== Segment start ==
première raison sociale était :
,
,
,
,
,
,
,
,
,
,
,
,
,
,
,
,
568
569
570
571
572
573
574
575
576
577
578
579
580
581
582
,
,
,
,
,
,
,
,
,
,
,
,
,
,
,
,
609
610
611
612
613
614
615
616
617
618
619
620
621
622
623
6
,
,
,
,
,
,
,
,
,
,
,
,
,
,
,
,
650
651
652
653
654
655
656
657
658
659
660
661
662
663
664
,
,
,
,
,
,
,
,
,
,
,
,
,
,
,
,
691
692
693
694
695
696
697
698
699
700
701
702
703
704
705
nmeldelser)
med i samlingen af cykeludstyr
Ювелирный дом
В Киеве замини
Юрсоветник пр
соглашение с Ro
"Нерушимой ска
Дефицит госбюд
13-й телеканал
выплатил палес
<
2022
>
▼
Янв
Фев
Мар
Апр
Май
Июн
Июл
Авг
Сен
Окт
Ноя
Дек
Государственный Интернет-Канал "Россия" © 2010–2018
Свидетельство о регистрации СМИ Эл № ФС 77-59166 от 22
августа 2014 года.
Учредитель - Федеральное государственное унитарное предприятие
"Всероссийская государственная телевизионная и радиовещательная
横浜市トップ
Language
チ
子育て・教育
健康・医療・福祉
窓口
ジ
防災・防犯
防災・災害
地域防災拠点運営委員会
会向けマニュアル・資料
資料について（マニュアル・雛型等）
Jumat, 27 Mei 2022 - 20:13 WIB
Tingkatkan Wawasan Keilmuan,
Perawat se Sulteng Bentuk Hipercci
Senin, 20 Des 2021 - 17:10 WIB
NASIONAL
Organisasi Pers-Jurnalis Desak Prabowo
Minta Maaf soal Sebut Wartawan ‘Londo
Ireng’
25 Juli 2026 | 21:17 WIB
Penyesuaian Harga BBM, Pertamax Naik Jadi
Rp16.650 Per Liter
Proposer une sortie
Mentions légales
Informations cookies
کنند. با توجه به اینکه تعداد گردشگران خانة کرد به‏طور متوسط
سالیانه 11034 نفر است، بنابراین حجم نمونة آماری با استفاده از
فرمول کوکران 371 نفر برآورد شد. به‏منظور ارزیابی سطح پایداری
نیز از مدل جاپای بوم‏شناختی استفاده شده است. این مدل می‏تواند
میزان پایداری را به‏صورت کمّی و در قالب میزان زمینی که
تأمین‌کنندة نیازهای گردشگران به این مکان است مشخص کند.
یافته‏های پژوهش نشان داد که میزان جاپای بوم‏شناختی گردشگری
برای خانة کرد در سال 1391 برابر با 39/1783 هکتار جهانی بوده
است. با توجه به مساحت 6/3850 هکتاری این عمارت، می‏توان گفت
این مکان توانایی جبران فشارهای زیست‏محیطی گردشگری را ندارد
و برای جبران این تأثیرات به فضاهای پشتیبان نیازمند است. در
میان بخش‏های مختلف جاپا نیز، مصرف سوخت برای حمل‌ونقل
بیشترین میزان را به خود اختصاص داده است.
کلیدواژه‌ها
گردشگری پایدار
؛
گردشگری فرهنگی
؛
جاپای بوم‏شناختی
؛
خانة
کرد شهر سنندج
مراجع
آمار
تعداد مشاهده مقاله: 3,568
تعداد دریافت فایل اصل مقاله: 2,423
== Segment end ==
== Segment start ==
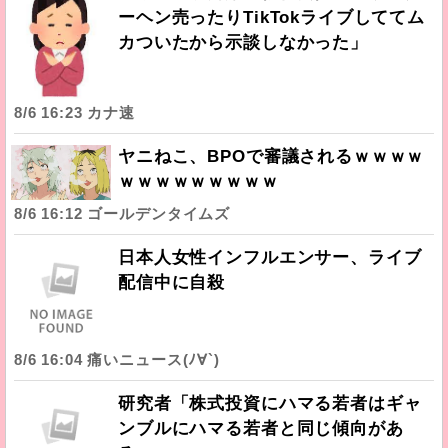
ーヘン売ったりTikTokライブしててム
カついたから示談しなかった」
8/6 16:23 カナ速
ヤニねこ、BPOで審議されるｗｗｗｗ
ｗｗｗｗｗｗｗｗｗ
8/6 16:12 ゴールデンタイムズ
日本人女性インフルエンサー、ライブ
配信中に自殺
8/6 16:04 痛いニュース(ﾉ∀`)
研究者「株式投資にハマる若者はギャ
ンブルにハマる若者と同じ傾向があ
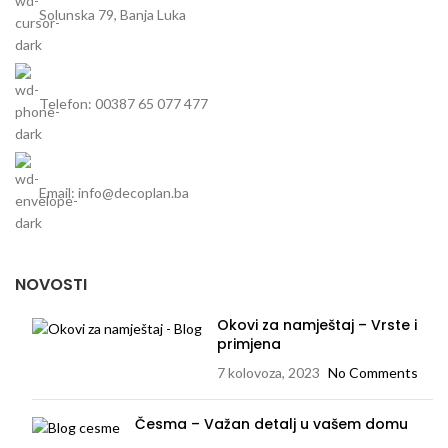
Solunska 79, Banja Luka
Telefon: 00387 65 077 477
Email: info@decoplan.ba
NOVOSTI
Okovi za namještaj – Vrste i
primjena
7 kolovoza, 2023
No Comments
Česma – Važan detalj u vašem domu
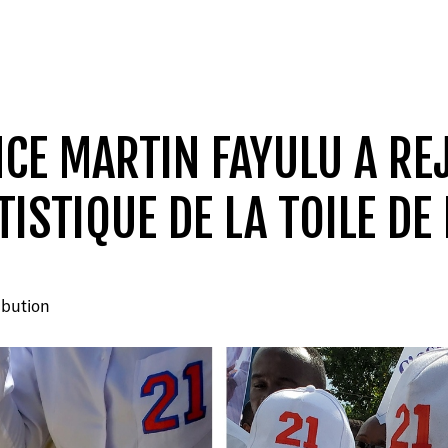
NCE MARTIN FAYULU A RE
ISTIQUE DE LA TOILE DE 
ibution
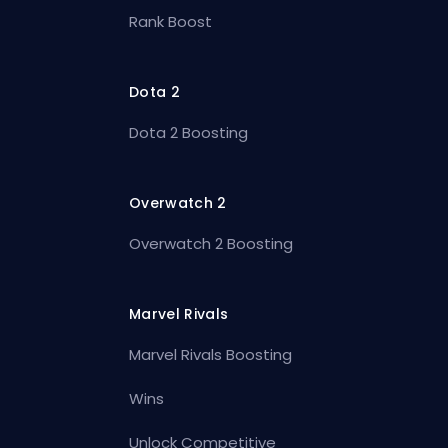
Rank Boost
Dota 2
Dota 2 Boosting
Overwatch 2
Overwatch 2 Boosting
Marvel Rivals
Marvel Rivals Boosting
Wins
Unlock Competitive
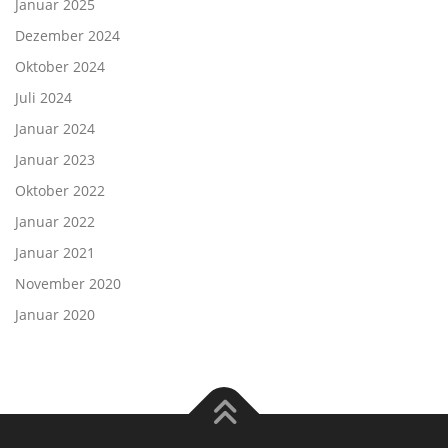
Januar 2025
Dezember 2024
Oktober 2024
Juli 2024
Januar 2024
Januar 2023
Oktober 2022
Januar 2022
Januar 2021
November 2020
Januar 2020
== Segment end ==
== Segment start ==
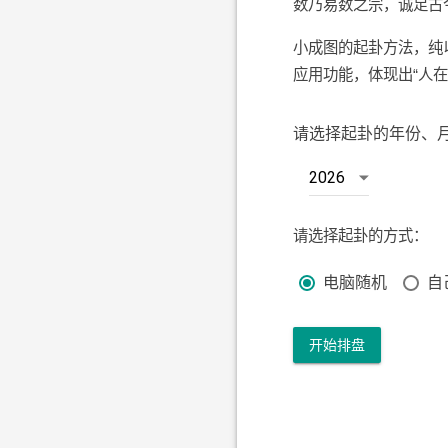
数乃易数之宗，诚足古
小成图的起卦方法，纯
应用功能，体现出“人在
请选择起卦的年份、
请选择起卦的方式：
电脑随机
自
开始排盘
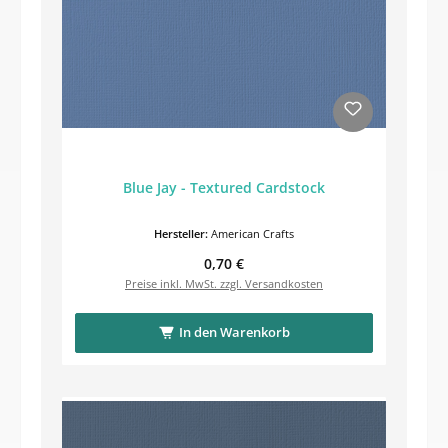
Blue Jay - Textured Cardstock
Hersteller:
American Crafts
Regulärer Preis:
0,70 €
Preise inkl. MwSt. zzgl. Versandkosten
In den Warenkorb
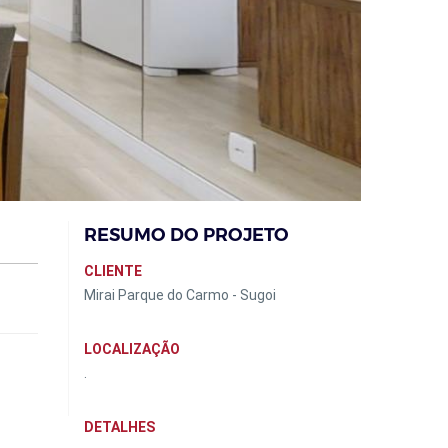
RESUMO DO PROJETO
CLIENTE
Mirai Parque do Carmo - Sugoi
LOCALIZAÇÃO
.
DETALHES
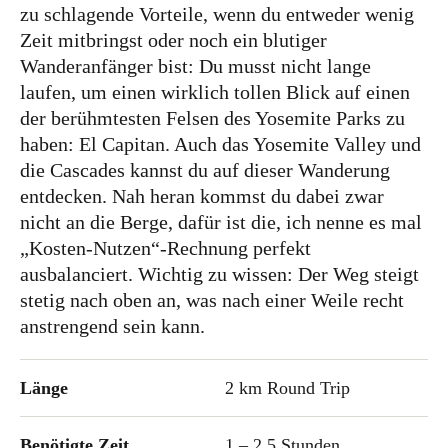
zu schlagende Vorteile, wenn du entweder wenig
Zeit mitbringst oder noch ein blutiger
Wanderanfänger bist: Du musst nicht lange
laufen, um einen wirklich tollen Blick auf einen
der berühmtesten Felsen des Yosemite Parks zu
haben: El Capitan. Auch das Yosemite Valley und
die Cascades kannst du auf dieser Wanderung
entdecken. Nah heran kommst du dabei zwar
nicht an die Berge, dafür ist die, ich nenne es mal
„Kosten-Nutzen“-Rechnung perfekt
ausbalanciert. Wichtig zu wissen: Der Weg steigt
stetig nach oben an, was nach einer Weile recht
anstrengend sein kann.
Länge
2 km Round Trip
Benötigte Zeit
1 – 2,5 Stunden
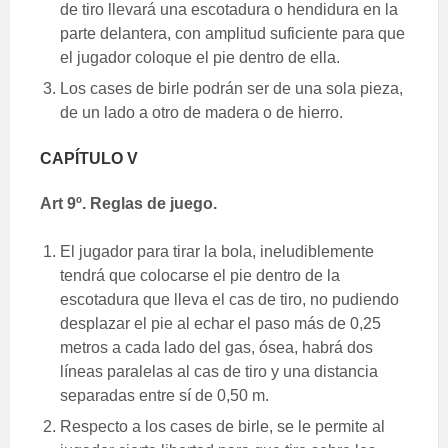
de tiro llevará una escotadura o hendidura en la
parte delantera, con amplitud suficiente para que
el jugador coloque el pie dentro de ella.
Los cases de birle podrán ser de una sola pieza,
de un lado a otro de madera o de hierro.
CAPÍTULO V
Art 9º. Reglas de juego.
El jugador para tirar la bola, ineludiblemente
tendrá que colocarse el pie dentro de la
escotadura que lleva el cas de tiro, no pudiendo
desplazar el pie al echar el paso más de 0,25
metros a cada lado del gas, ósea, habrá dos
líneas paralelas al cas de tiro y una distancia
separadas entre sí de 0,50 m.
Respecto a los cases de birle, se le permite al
== Segment end ==
PROBLEM TO SOLVE: Copy the lines of the data above exactly as written, beginning with the line containing "کنند. با توجه" and ending with the line containing "تعداد دریافت فایل اصل مقاله: 2,423", and leave out all other lines.

RESPONSE AREA:
کنند. با توجه به اینکه تعداد گردشگران خانة کرد به‏طور متوسط
سالیانه 11034 نفر است، بنابراین حجم نمونة آماری با استفاده از
فرمول کوکران 371 نفر برآورد شد. به‏منظور ارزیابی سطح پایداری
نیز از مدل جاپای بوم‏شناختی استفاده شده است. این مدل می‏تواند
میزان پایداری را به‏صورت کمّی و در قالب میزان زمینی که
تأمین‌کنندة نیازهای گردشگران به این مکان است مشخص کند.
یافته‏های پژوهش نشان داد که میزان جاپای بوم‏شناختی گردشگری
برای خانة کرد در سال 1391 برابر با 39/1783 هکتار جهانی بوده
است. با توجه به مساحت 6/3850 هکتاری این عمارت، می‏توان گفت
این مکان توانایی جبران فشارهای زیست‏محیطی گردشگری را ندارد
و برای جبران این تأثیرات به فضاهای پشتیبان نیازمند است. در
میان بخش‏های مختلف جاپا نیز، مصرف سوخت برای حمل‌ونقل
بیشترین میزان را به خود اختصاص داده است.
کلیدواژه‌ها
گردشگری پایدار
؛
گردشگری فرهنگی
؛
جاپای بوم‏شناختی
؛
خانة
کرد شهر سنندج
مراجع
آمار
تعداد مشاهده مقاله: 3,568
تعداد دریافت فایل اصل مقاله: 2,423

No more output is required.